Task details:
In the records below, reproduce exactly the lines from the one containing "Platí pro dvě" through the one containing "Doutrina da 4ª Região, n. 13, jul. 2006.", both included, and omit the pictures.
BEGIN Dataset excerpts
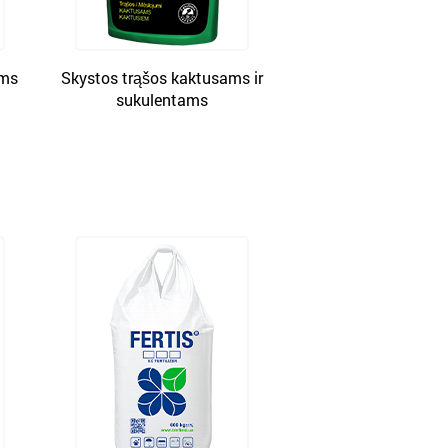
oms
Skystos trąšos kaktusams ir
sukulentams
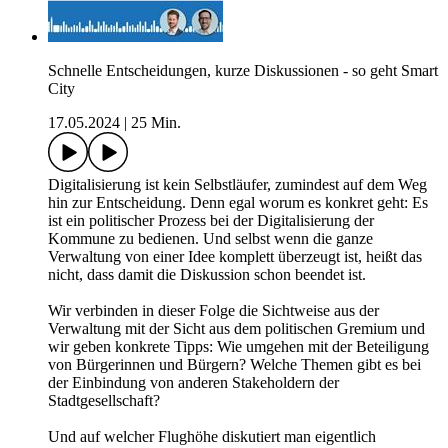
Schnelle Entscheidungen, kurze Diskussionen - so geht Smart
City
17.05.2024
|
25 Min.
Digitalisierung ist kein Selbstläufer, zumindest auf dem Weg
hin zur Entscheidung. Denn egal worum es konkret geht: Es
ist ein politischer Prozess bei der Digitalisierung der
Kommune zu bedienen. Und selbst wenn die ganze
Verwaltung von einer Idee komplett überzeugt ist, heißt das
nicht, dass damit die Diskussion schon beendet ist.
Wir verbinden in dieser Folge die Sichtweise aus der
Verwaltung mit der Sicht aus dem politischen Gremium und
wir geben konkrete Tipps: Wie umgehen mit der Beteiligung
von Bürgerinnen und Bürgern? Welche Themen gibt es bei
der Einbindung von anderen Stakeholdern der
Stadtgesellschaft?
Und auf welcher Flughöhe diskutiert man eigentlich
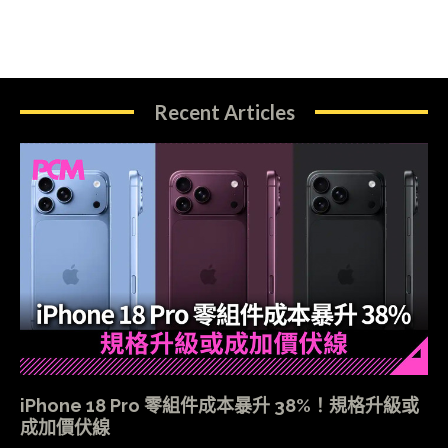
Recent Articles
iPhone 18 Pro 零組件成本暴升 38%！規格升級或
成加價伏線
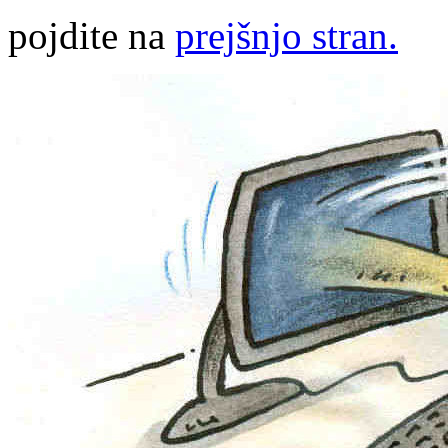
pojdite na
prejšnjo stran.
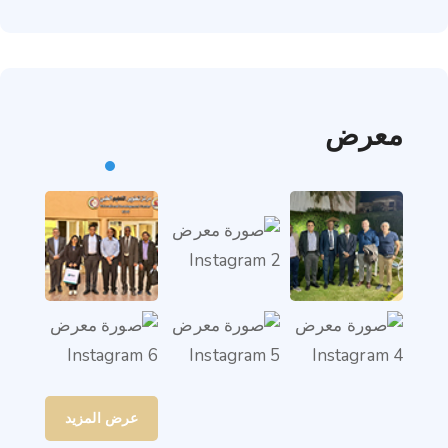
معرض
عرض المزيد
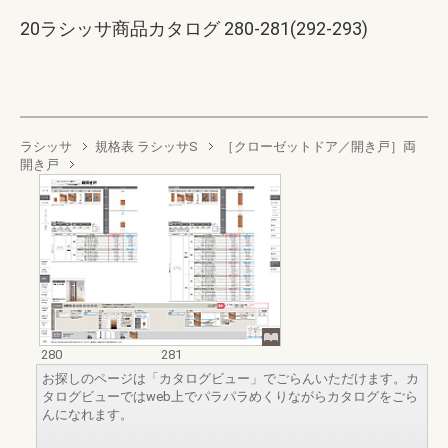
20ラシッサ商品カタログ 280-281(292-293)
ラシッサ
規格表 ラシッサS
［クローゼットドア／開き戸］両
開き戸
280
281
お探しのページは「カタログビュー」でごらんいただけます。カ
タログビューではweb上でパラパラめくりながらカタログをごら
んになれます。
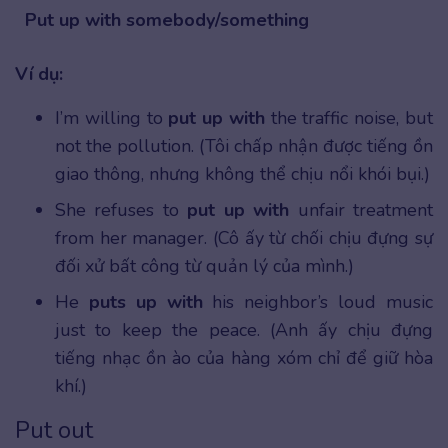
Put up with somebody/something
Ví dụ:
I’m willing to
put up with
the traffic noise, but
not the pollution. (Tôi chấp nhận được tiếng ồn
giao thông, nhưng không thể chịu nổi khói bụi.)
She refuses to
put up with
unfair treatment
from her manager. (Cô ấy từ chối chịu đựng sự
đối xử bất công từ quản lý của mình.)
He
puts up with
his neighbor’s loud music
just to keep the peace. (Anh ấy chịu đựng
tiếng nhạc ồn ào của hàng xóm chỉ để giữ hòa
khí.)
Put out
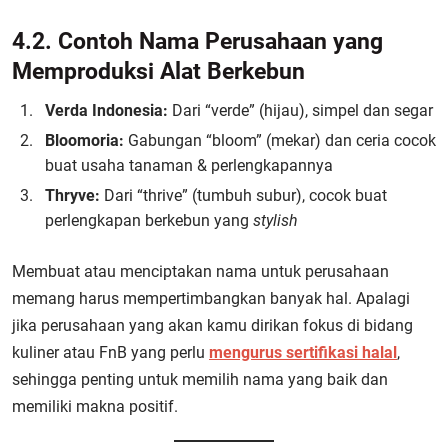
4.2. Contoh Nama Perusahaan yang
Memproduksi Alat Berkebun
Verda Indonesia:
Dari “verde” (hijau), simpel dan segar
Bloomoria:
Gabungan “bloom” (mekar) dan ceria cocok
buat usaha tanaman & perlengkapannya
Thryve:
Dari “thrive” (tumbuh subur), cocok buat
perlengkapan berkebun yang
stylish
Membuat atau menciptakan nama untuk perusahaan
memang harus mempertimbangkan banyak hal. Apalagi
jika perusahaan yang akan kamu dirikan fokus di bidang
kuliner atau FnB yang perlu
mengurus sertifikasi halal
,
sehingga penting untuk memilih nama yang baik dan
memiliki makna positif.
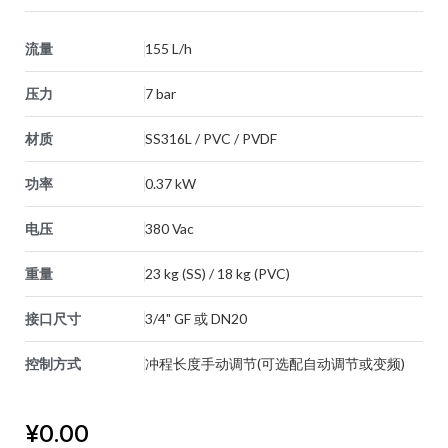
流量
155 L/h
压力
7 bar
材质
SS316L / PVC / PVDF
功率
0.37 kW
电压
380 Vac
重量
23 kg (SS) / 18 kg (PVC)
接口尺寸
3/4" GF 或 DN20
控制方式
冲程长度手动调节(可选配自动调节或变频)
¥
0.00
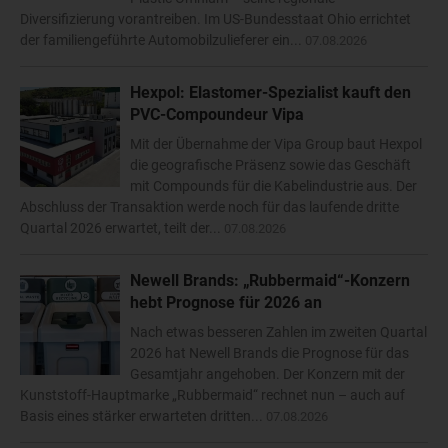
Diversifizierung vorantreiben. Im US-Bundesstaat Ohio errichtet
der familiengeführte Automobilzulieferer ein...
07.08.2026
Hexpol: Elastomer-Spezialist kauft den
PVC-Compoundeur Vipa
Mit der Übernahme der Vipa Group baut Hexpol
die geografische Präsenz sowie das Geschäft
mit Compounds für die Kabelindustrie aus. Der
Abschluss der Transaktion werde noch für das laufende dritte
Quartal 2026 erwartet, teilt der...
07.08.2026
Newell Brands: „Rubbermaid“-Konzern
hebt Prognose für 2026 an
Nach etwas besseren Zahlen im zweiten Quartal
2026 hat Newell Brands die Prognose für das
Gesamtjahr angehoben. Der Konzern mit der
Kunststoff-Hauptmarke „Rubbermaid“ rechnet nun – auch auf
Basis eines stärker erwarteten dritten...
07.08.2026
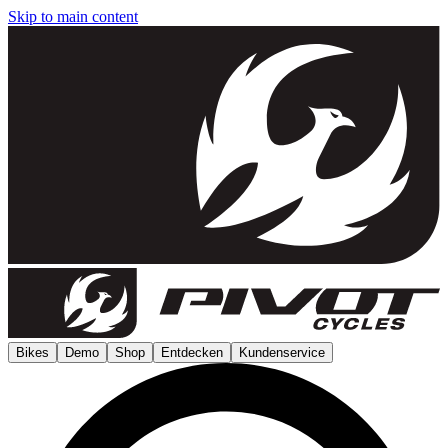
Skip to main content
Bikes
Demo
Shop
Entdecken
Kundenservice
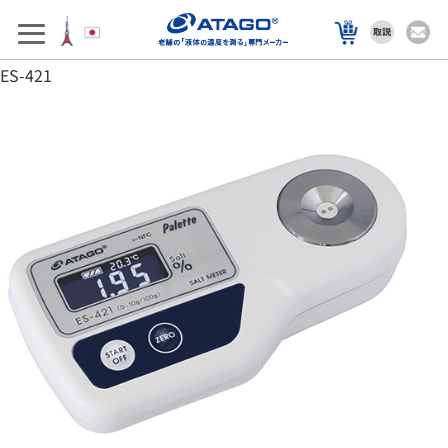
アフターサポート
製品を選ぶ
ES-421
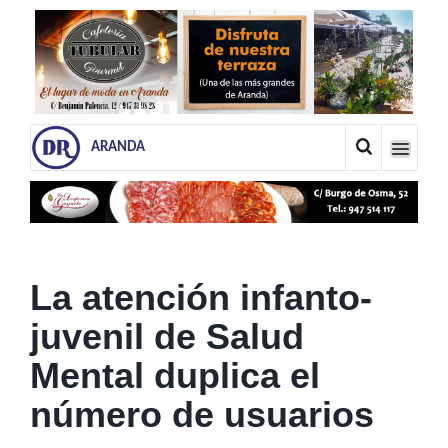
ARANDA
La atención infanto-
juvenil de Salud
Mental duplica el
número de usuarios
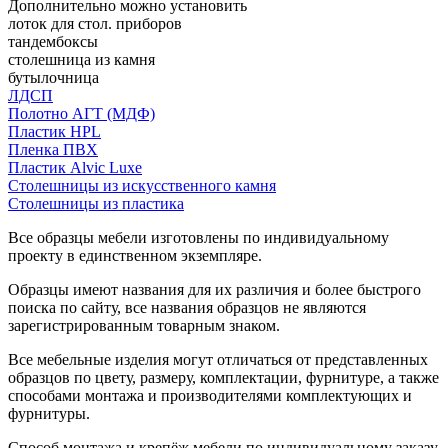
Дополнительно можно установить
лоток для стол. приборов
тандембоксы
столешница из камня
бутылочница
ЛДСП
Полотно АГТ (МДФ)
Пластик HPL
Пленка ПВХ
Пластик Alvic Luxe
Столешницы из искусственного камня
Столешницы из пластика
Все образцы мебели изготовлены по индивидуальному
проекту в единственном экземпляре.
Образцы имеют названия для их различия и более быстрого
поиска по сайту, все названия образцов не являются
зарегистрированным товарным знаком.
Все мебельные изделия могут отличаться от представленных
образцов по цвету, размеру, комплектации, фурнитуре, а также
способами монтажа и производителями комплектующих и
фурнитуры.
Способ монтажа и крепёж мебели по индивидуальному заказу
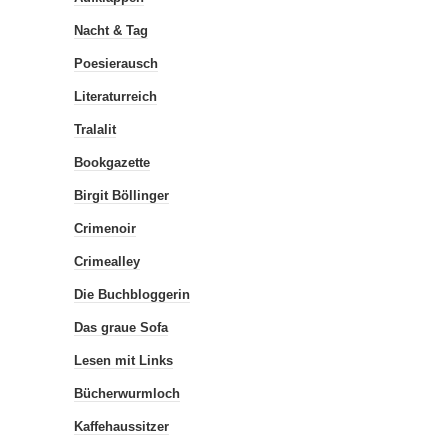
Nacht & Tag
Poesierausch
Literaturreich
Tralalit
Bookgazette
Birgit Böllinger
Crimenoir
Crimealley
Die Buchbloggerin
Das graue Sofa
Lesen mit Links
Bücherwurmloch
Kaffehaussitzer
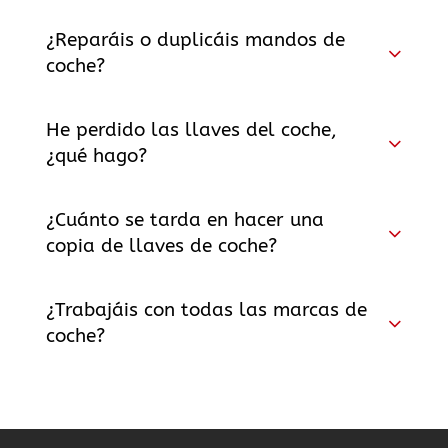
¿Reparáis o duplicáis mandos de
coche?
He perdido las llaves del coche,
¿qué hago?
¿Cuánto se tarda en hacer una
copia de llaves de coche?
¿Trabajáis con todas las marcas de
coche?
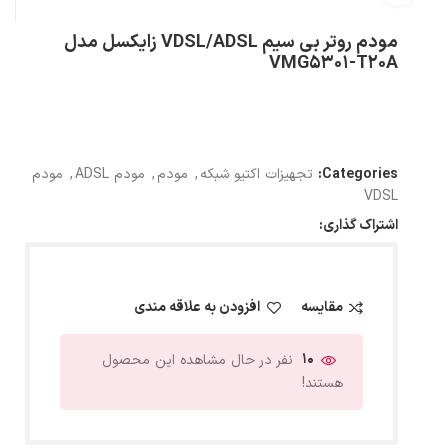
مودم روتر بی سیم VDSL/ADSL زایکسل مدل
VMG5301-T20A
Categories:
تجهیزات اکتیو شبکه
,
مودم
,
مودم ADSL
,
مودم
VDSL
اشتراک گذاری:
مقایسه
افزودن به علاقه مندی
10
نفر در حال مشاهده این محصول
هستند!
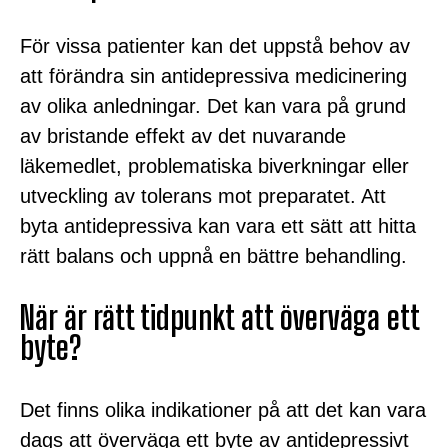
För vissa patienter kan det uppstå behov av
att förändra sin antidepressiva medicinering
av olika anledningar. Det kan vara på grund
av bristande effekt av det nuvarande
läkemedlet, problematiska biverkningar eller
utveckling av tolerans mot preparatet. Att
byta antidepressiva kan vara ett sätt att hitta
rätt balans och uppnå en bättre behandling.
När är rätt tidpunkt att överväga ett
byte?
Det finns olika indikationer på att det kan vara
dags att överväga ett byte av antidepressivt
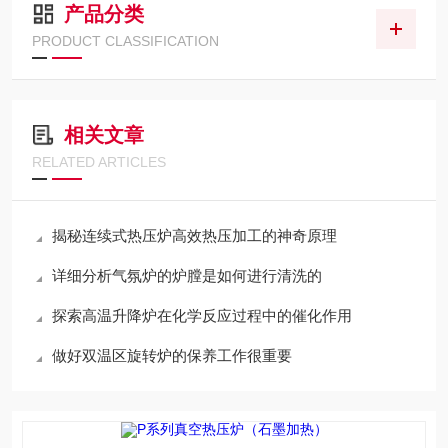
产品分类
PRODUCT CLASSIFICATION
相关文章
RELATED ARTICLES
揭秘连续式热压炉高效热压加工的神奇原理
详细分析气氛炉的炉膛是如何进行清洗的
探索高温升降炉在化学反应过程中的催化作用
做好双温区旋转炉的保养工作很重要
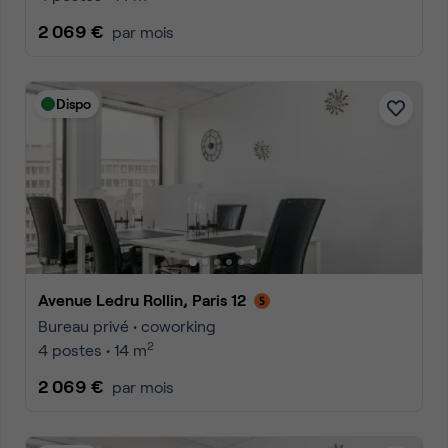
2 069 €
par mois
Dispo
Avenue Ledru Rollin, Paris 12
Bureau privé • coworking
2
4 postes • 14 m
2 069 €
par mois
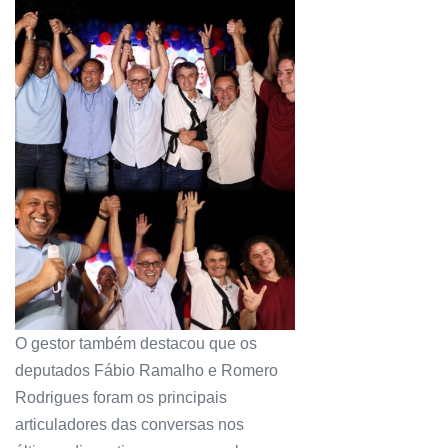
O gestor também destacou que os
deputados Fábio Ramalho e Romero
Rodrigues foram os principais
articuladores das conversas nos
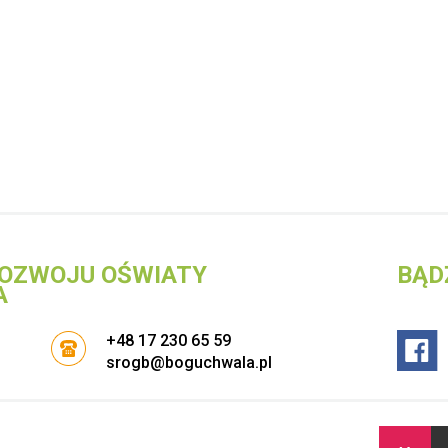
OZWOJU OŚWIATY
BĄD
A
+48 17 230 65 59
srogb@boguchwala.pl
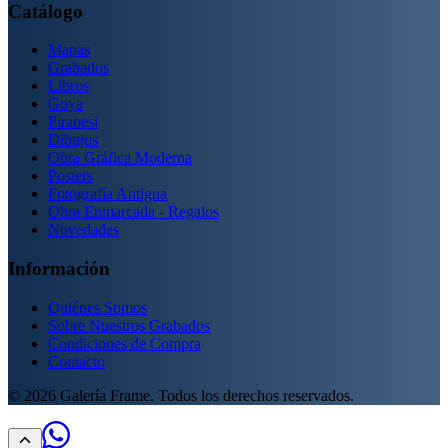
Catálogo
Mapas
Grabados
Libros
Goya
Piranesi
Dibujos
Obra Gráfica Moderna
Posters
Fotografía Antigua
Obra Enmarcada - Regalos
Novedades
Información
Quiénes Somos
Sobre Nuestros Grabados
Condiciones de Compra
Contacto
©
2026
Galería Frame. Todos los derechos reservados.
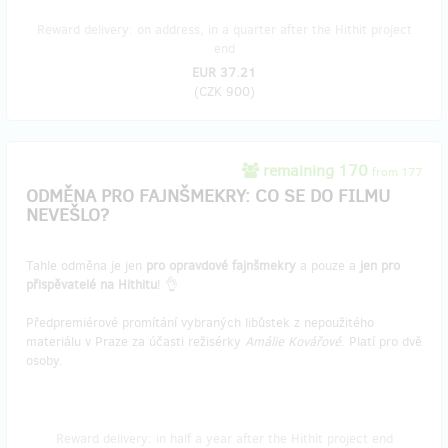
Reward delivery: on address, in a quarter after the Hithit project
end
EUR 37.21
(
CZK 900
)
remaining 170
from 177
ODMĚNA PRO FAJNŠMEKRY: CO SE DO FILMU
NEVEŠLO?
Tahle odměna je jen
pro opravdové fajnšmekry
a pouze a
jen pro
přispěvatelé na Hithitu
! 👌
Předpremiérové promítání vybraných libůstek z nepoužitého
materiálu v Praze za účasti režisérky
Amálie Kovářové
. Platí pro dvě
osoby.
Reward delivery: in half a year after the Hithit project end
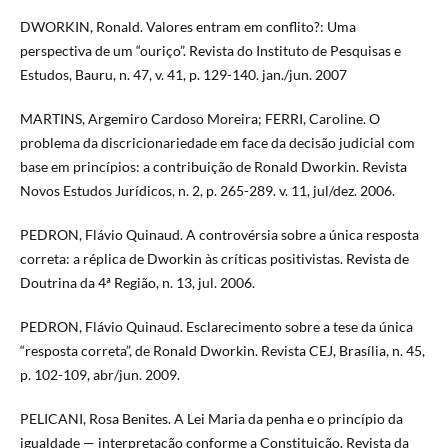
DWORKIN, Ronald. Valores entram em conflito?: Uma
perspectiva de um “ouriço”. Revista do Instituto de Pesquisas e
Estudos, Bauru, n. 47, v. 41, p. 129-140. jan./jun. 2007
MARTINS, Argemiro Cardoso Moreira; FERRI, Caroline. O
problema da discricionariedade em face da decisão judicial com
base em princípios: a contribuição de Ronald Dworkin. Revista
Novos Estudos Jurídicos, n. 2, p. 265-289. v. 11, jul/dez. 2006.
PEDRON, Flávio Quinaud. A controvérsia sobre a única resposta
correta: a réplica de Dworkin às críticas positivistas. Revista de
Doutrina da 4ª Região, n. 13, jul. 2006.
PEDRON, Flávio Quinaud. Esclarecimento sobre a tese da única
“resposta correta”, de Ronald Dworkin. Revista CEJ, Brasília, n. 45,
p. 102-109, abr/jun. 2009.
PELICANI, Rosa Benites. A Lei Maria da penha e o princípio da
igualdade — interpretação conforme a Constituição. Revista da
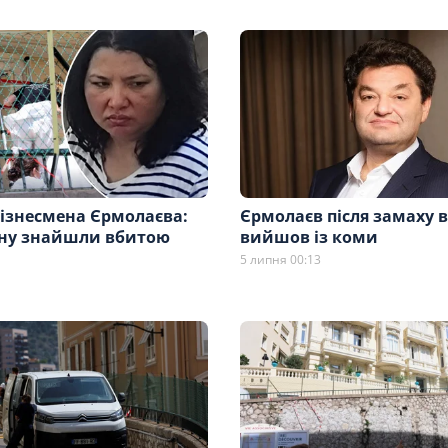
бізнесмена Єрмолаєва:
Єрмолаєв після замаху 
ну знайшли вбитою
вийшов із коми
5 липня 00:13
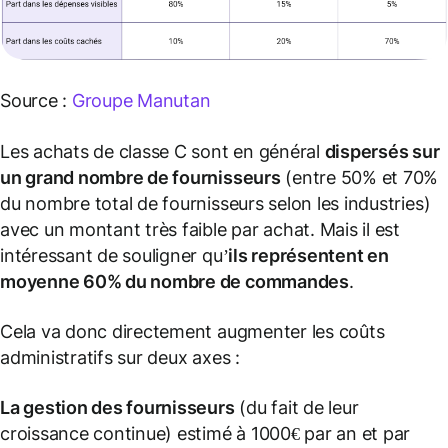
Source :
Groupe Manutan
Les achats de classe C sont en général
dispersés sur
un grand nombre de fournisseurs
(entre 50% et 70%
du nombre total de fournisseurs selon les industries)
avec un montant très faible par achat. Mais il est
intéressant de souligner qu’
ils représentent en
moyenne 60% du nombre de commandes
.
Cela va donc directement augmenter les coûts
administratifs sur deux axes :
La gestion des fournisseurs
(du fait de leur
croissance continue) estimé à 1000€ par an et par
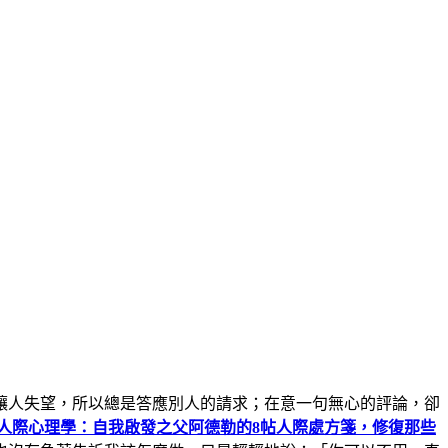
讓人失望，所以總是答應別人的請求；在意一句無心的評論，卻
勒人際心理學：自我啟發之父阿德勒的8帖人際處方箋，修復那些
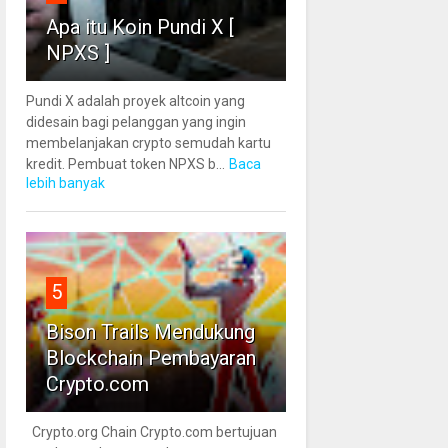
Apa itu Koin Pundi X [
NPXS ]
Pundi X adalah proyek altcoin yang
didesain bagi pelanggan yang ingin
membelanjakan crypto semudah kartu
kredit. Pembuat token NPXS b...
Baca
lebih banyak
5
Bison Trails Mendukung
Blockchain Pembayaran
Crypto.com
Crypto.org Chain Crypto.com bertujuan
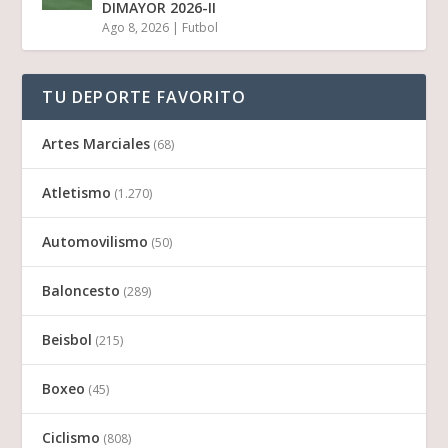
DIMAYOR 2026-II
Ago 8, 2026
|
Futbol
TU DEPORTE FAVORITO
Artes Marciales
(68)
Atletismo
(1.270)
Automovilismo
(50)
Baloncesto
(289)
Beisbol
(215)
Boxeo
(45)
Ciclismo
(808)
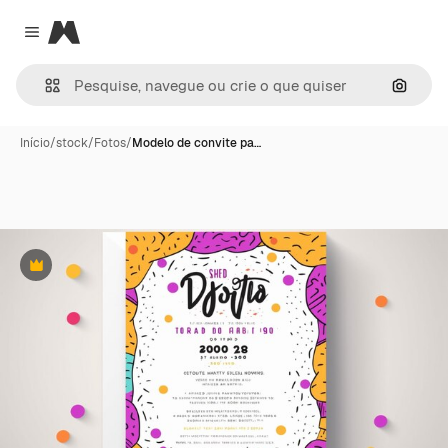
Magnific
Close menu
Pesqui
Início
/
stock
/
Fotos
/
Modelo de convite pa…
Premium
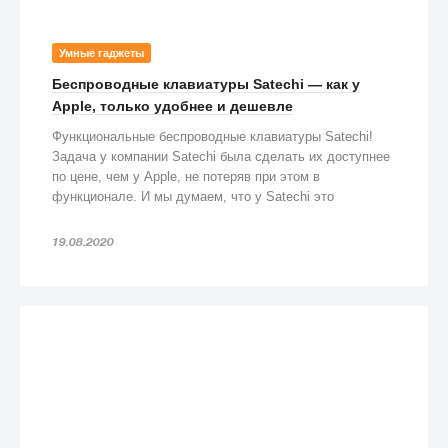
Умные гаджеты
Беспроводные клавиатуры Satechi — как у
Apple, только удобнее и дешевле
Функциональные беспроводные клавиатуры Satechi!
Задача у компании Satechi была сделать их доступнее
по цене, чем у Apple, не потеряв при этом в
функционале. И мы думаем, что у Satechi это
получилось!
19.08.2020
END Dataset excerpts
Task answer:
. Platí pro dvě
osoby.
Reward delivery: in half a year after the Hithit project end
DWORKIN, Ronald. Valores entram em conflito?: Uma
perspectiva de um “ouriço”. Revista do Instituto de Pesquisas e
Estudos, Bauru, n. 47, v. 41, p. 129-140. jan./jun. 2007
MARTINS, Argemiro Cardoso Moreira; FERRI, Caroline. O
problema da discricionariedade em face da decisão judicial com
base em princípios: a contribuição de Ronald Dworkin. Revista
Novos Estudos Jurídicos, n. 2, p. 265-289. v. 11, jul/dez. 2006.
PEDRON, Flávio Quinaud. A controvérsia sobre a única resposta
correta: a réplica de Dworkin às críticas positivistas. Revista de
Doutrina da 4ª Região, n. 13, jul. 2006.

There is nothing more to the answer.